Attacks such as POODLE and BEAST not only caused some sleepless nights for server admins having to patch against the respective weaknesses, but they also accelerated SSLV3 deprecation.
In the time since both attacks were disclosed, major browsers have removed the fallback condition that enabled the attacks, which threaten the confidentiality of encrypted communication, and encryption experts turned up the volume on calls to move to TLS 1.2 as a more secure protocol.
Recently, the Internet Engineering Task Force (IETF) officially declared SSLV3 dead and buried.
An Internet Standards Track document, RFC7568, published this month declares SSLV3 “not sufficiently secure,” and prohibits fallback to SSLv3 in new applications.
Fallback to SSLV3 was the central issue most recently in the POODLE attacks, disclosed last October by researchers at Google, including Thai Duong, who was part of the research team that disclosed the BEAST attacks in 2011. POODLE attacks lead to the recovery of plaintext communication, and are enabled by the fact that when servers fail to securely communicate using TLS 1.2 or a more secure protocol, they would fall back to an older protocol such as SSLv3, which is vulnerable to padding attacks and other exploits. An attacker sitting in a man-in-the-middle position, for example, would have a much easier time decrypting communication over SSLv3. By running crafted JavaScript in the victim’s browser, for example, an attacker would need only 256 web requests to retrieve each byte of a browser cookie, Matthew Green of Johns Hopkins University told Threatpost last year.
“If you assume a couple of dozen connections can be made per minute, that works out to 10 minutes per byte worst case. So it could take a while to run,” said Green.
Since then, Microsoft, Google and Mozilla have taken steps to deprecate SSLv3 in their respective browsers. In February, Microsoft issued an update to Internet Explorers that allowed admins to opt in to blocking SSLv3 fallbacks; eventually, Microsoft said, this will be the default condition.

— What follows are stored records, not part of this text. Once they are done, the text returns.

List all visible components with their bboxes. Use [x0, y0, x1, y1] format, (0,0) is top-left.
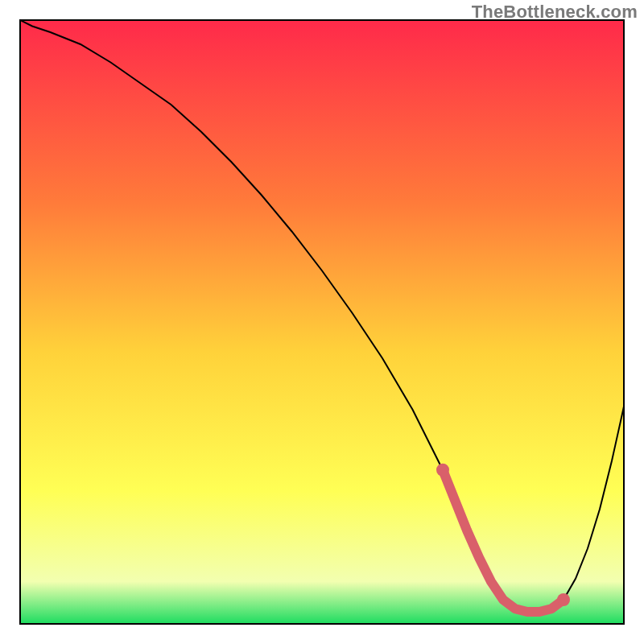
svg-point-2 [557, 593, 570, 606]
svg-point-1 [436, 464, 449, 477]
bottleneck-chart [0, 0, 644, 644]
watermark-text: TheBottleneck.com [472, 2, 638, 23]
chart-container: TheBottleneck.com [0, 0, 644, 644]
gradient-background [20, 20, 624, 624]
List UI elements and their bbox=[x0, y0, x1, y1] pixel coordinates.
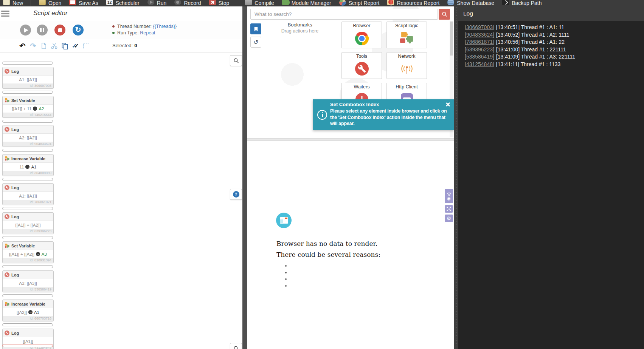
toolbar-item-label: Open bbox=[48, 0, 61, 6]
run-type-label: Run Type: bbox=[117, 30, 139, 36]
info-icon bbox=[317, 110, 327, 120]
drop-zone-pill[interactable] bbox=[2, 149, 53, 152]
toolbar-icon-text: 12 bbox=[106, 0, 113, 5]
select-all-icon[interactable] bbox=[81, 41, 91, 51]
history-undo-button[interactable] bbox=[250, 37, 261, 48]
left-splitter[interactable] bbox=[242, 6, 247, 349]
toolbar-item[interactable]: Record bbox=[174, 0, 201, 6]
log-entry-id-link[interactable]: [538586419] bbox=[465, 54, 494, 60]
action-block-id: Id: 639396223 bbox=[3, 229, 53, 234]
action-category-card[interactable]: Tools bbox=[341, 52, 382, 79]
action-block[interactable]: Log A1: [[A1]] Id: 306697003 bbox=[2, 67, 54, 89]
action-type-icon bbox=[5, 330, 9, 335]
action-block-body: A2: [[A2]] bbox=[3, 134, 53, 142]
category-label: Network bbox=[387, 54, 427, 59]
network-activity-button[interactable]: ◉ bbox=[445, 189, 453, 203]
log-entry-id-link[interactable]: [431254848] bbox=[465, 61, 494, 67]
log-entry-id-link[interactable]: [904833624] bbox=[465, 32, 494, 38]
drop-zone-pill[interactable] bbox=[2, 91, 53, 94]
drop-zone-pill[interactable] bbox=[2, 265, 53, 268]
menu-hamburger-icon[interactable] bbox=[1, 11, 9, 18]
action-expression: A3: [[A3]] bbox=[19, 281, 37, 286]
toolbar-item[interactable]: Resources Report bbox=[387, 0, 439, 6]
action-expression: [[A1]] + 11 bbox=[12, 107, 32, 111]
copy-icon[interactable] bbox=[39, 41, 49, 51]
end-drop-zone-pill[interactable] bbox=[2, 344, 53, 347]
multi-check-icon[interactable]: ✓✓ bbox=[70, 41, 81, 51]
action-block-wrap: Set Variable [[A1]] + [[A2]] A3 Id: 8209… bbox=[2, 236, 59, 263]
stop-button[interactable] bbox=[54, 25, 65, 36]
right-splitter[interactable] bbox=[454, 6, 458, 349]
toolbar-item[interactable]: Show Database bbox=[447, 0, 494, 6]
toolbar-item[interactable]: Script Report bbox=[339, 0, 380, 6]
toolbar-item[interactable]: New bbox=[3, 0, 31, 6]
drop-zone-pill[interactable] bbox=[2, 323, 53, 326]
action-block[interactable]: Log [[A1]] + [[A2]] Id: 639396223 bbox=[2, 212, 54, 234]
drop-zone-pill[interactable] bbox=[2, 207, 53, 210]
panel-divider[interactable] bbox=[247, 138, 454, 141]
action-category-card[interactable]: Script logic bbox=[386, 22, 427, 48]
log-entry-text: [13:41:09] Thread #1 : A3: 221111 bbox=[496, 54, 575, 60]
toolbar-item[interactable]: Backup Path bbox=[502, 0, 542, 6]
action-expression: A1: [[A1]] bbox=[19, 77, 37, 82]
toolbar-item-icon bbox=[245, 0, 252, 5]
action-expression: [[A1]] bbox=[23, 339, 33, 344]
thread-number-value[interactable]: {{Threads}} bbox=[153, 24, 177, 29]
log-entry: [538586419][13:41:09] Thread #1 : A3: 22… bbox=[465, 53, 640, 61]
action-block[interactable]: Set Variable [[A1]] + [[A2]] A3 Id: 8209… bbox=[2, 241, 54, 263]
toolbar-item[interactable]: Run bbox=[147, 0, 167, 6]
undo-icon[interactable]: ↶ bbox=[17, 41, 28, 51]
action-block-title: Log bbox=[11, 69, 19, 74]
run-type-value[interactable]: Repeat bbox=[140, 30, 155, 36]
log-entry-id-link[interactable]: [639396223] bbox=[465, 46, 494, 53]
toolbar-item[interactable]: Stop bbox=[209, 0, 237, 6]
toolbar-item[interactable]: Module Manager bbox=[282, 0, 331, 6]
action-block-wrap: Log [[A1]] + [[A2]] Id: 639396223 bbox=[2, 207, 59, 234]
cut-scissors-icon[interactable] bbox=[49, 41, 59, 51]
play-button[interactable] bbox=[20, 25, 31, 36]
pause-button[interactable] bbox=[37, 25, 48, 36]
drop-zone-pill[interactable] bbox=[2, 62, 53, 65]
action-block-wrap: Log A1: [[A1]] Id: 306697003 bbox=[2, 62, 59, 89]
restart-button[interactable] bbox=[73, 25, 84, 36]
drop-zone-pill[interactable] bbox=[2, 120, 53, 123]
paste-icon[interactable] bbox=[60, 41, 70, 51]
action-block[interactable]: Increase Variable [[A2]] A1 Id: 66070371… bbox=[2, 300, 54, 321]
action-block[interactable]: Log A2: [[A2]] Id: 904833624 bbox=[2, 125, 54, 147]
action-category-card[interactable]: Browser bbox=[341, 22, 382, 48]
category-label: Http Client bbox=[387, 84, 427, 90]
wifi-icon bbox=[446, 192, 452, 196]
action-category-card[interactable]: Network bbox=[386, 52, 427, 79]
search-input[interactable] bbox=[250, 9, 438, 20]
action-block[interactable]: Log A1: [[A1]] Id: 786861871 bbox=[2, 183, 54, 205]
action-block[interactable]: Log A3: [[A3]] Id: 538586419 bbox=[2, 270, 54, 292]
toolbar-item[interactable]: Compile bbox=[245, 0, 274, 6]
fullscreen-button[interactable] bbox=[445, 205, 453, 213]
search-actions-button-bottom[interactable] bbox=[230, 343, 242, 349]
toolbar-item-icon bbox=[3, 0, 10, 5]
drop-zone-pill[interactable] bbox=[2, 294, 53, 297]
action-block[interactable]: Set Variable [[A1]] + 11 A2 Id: 74621554… bbox=[2, 96, 54, 118]
action-block-wrap: Set Variable [[A1]] + 11 A2 Id: 74621554… bbox=[2, 91, 59, 118]
log-entry-id-link[interactable]: [786861871] bbox=[465, 39, 494, 45]
toolbar-item[interactable]: Save As bbox=[69, 0, 98, 6]
toolbar-item[interactable]: 12 Scheduler bbox=[106, 0, 140, 6]
redo-icon[interactable]: ↷ bbox=[28, 41, 38, 51]
browser-settings-button[interactable]: ⚙ bbox=[445, 215, 453, 222]
log-entry-id-link[interactable]: [306697003] bbox=[465, 24, 494, 30]
action-block[interactable]: Increase Variable 11 A1 Id: 364009989 bbox=[2, 154, 54, 176]
help-button[interactable] bbox=[230, 189, 242, 200]
drop-zone-pill[interactable] bbox=[2, 236, 53, 239]
bookmarks-title: Bookmarks bbox=[270, 22, 330, 28]
drop-zone-pill[interactable] bbox=[2, 178, 53, 181]
search-actions-button[interactable] bbox=[230, 55, 242, 66]
category-icon bbox=[399, 31, 414, 46]
search-button[interactable] bbox=[439, 9, 450, 20]
close-icon[interactable] bbox=[445, 102, 450, 107]
action-block-body: [[A2]] A1 bbox=[3, 308, 53, 316]
action-target-variable: A1 bbox=[34, 310, 39, 315]
toolbar-item[interactable]: Open bbox=[39, 0, 61, 6]
category-cards: Browser Script logic Tools bbox=[341, 22, 427, 110]
bookmarks-button[interactable] bbox=[250, 23, 261, 34]
script-editor-panel: Script editor Thread Number: {{Threads}}… bbox=[0, 6, 242, 349]
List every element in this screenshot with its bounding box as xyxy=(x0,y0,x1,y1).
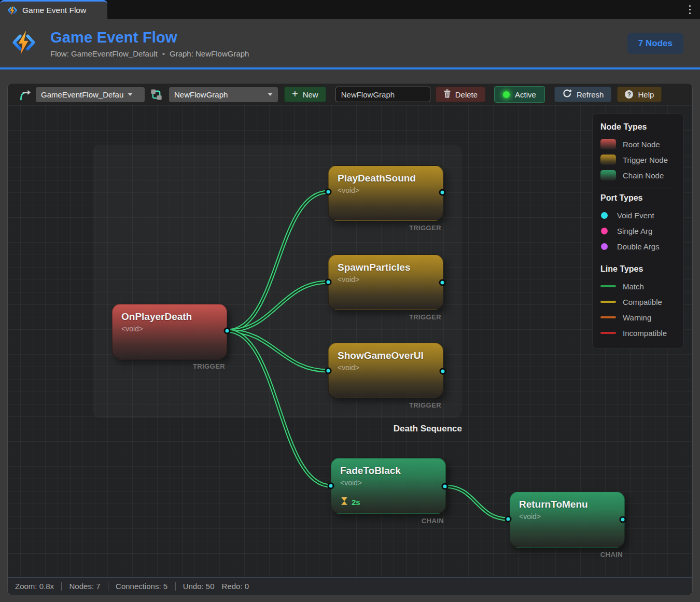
port-output-onplayerdeath[interactable] xyxy=(224,328,231,334)
kebab-menu-icon[interactable] xyxy=(687,3,693,17)
wire-onplayerdeath-spawnparticles[interactable] xyxy=(227,282,328,331)
undo-count: Undo: 50 xyxy=(183,582,215,591)
node-count: Nodes: 7 xyxy=(69,582,101,591)
wire-onplayerdeath-fadetoblack[interactable] xyxy=(227,331,331,486)
status-separator xyxy=(108,582,109,591)
node-kind-label: TRIGGER xyxy=(409,224,441,232)
flow-select[interactable]: GameEventFlow_Defau xyxy=(36,87,145,102)
node-title: SpawnParticles xyxy=(338,262,434,273)
hourglass-icon xyxy=(341,497,347,507)
chain-node-swatch xyxy=(600,170,616,180)
legend-item-single-arg: Single Arg xyxy=(600,223,676,239)
legend-item-compatible: Compatible xyxy=(600,294,676,310)
root-node-swatch xyxy=(600,139,616,149)
port-output-spawnparticles[interactable] xyxy=(439,279,446,286)
port-input-playdeathsound[interactable] xyxy=(325,189,332,195)
graph-select-value: NewFlowGraph xyxy=(174,90,228,99)
plus-icon: + xyxy=(292,89,298,99)
port-output-returntomenu[interactable] xyxy=(620,516,626,523)
delay-value: 2s xyxy=(352,498,360,507)
legend-node-types-title: Node Types xyxy=(600,122,676,132)
bullet-separator: • xyxy=(162,49,165,58)
flow-logo-icon xyxy=(7,5,18,16)
trigger-node-swatch xyxy=(600,155,616,165)
legend-item-root-node: Root Node xyxy=(600,136,676,152)
node-kind-label: CHAIN xyxy=(600,551,623,558)
port-input-spawnparticles[interactable] xyxy=(325,279,332,286)
connection-count: Connections: 5 xyxy=(116,582,167,591)
single-arg-dot xyxy=(601,228,608,234)
incompatible-line-swatch xyxy=(600,332,616,334)
node-title: ReturnToMenu xyxy=(519,499,615,510)
merge-flow-icon xyxy=(17,88,31,101)
refresh-icon xyxy=(562,89,572,100)
tab-game-event-flow[interactable]: Game Event Flow xyxy=(0,0,107,19)
node-title: OnPlayerDeath xyxy=(121,311,218,323)
active-status-dot xyxy=(503,91,510,98)
graph-hierarchy-icon xyxy=(150,88,163,101)
page-header: Game Event Flow Flow: GameEventFlow_Defa… xyxy=(0,19,700,67)
status-bar: Zoom: 0.8x Nodes: 7 Connections: 5 Undo:… xyxy=(8,577,692,595)
node-kind-label: TRIGGER xyxy=(409,313,441,321)
node-title: ShowGameOverUI xyxy=(338,350,434,361)
node-title: PlayDeathSound xyxy=(338,173,434,184)
node-title: FadeToBlack xyxy=(340,465,437,477)
legend-port-types-title: Port Types xyxy=(600,193,676,203)
legend-panel: Node Types Root Node Trigger Node Chain … xyxy=(592,114,684,349)
chevron-down-icon xyxy=(128,93,133,96)
void-event-dot xyxy=(601,212,608,219)
node-returntomenu[interactable]: ReturnToMenu <void> CHAIN xyxy=(510,492,625,548)
legend-item-trigger-node: Trigger Node xyxy=(600,152,676,167)
editor-toolbar: GameEventFlow_Defau NewFlowGraph + New xyxy=(8,83,692,105)
new-graph-button[interactable]: + New xyxy=(284,87,326,102)
help-button[interactable]: ? Help xyxy=(617,87,662,102)
node-kind-label: CHAIN xyxy=(422,517,444,525)
legend-item-warning: Warning xyxy=(600,310,676,325)
port-output-fadetoblack[interactable] xyxy=(442,483,449,490)
refresh-button[interactable]: Refresh xyxy=(554,87,612,102)
tab-bar: Game Event Flow xyxy=(0,0,700,19)
editor-panel: GameEventFlow_Defau NewFlowGraph + New xyxy=(7,83,693,595)
compatible-line-swatch xyxy=(600,301,616,303)
redo-count: Redo: 0 xyxy=(222,582,249,591)
node-count-badge: 7 Nodes xyxy=(627,33,683,54)
node-spawnparticles[interactable]: SpawnParticles <void> TRIGGER xyxy=(328,255,443,310)
port-input-returntomenu[interactable] xyxy=(505,516,512,523)
node-onplayerdeath[interactable]: OnPlayerDeath <void> TRIGGER xyxy=(112,304,227,359)
active-toggle-button[interactable]: Active xyxy=(494,86,545,103)
delete-graph-button[interactable]: Delete xyxy=(436,87,485,102)
legend-item-double-args: Double Args xyxy=(600,239,676,254)
port-output-showgameoverui[interactable] xyxy=(440,368,446,375)
port-output-playdeathsound[interactable] xyxy=(439,189,446,196)
node-signature: <void> xyxy=(519,512,615,521)
graph-select[interactable]: NewFlowGraph xyxy=(169,87,278,102)
chevron-down-icon xyxy=(268,93,273,96)
legend-item-chain-node: Chain Node xyxy=(600,167,676,183)
flow-select-value: GameEventFlow_Defau xyxy=(41,90,123,99)
node-showgameoverui[interactable]: ShowGameOverUI <void> TRIGGER xyxy=(328,343,443,398)
delay-indicator: 2s xyxy=(341,497,360,507)
page-title: Game Event Flow xyxy=(50,29,249,46)
status-separator xyxy=(61,582,62,591)
node-kind-label: TRIGGER xyxy=(193,362,225,370)
node-signature: <void> xyxy=(338,186,434,194)
wire-fadetoblack-returntomenu[interactable] xyxy=(445,486,508,519)
header-subtitle: Flow: GameEventFlow_Default • Graph: New… xyxy=(50,49,249,58)
node-signature: <void> xyxy=(121,325,218,333)
node-signature: <void> xyxy=(338,363,434,372)
legend-divider xyxy=(600,259,676,259)
node-fadetoblack[interactable]: FadeToBlack <void> 2s CHAIN xyxy=(331,458,446,514)
node-graph-canvas[interactable]: OnPlayerDeath <void> TRIGGER PlayDeathSo… xyxy=(8,105,692,577)
legend-item-match: Match xyxy=(600,278,676,294)
graph-name-input[interactable] xyxy=(335,87,430,102)
node-playdeathsound[interactable]: PlayDeathSound <void> TRIGGER xyxy=(328,165,443,221)
port-input-fadetoblack[interactable] xyxy=(328,483,334,489)
port-input-showgameoverui[interactable] xyxy=(325,368,332,374)
zoom-level: Zoom: 0.8x xyxy=(15,582,54,591)
window-body: GameEventFlow_Defau NewFlowGraph + New xyxy=(0,69,700,602)
status-separator xyxy=(175,582,176,591)
node-kind-label: TRIGGER xyxy=(409,401,441,409)
wire-onplayerdeath-playdeathsound[interactable] xyxy=(227,192,328,331)
graph-name-label: Graph: NewFlowGraph xyxy=(170,49,249,58)
question-mark-icon: ? xyxy=(625,90,633,99)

The IETF document was much more definite in its sentiments toward SSLv3.
“SSLv3 MUST NOT be used,” the document says. “Negotiation of SSLv3 from any version of TLS MUST NOT be permitted. Any version of TLS is more secure than SSLv3, though the highest version available is preferable.”
The document, co-written by Richard Barnes and Martin Thomson of Mozilla, Alfredo Pironti of INRIA, and Adam Langley of Google, explains in detail how broken SSLv3 truly is, covering weaknesses in the record layer, key exchange, custom cryptographic primitives, and explains other areas where it has limited capabilities.
“Pragmatically, clients MUST NOT send a ClientHello with ClientHello.client_version set to {03,00}. Similarly, servers MUST NOT send a ServerHello with ServerHello.server_version set to {03,00}. Any party receiving a Hello message with the protocol version set to {03,00} MUST respond with a “protocol_version” alert message and close the connection,” the document says.
“This entire document aims to improve security by prohibiting the use of a protocol that is not secure.”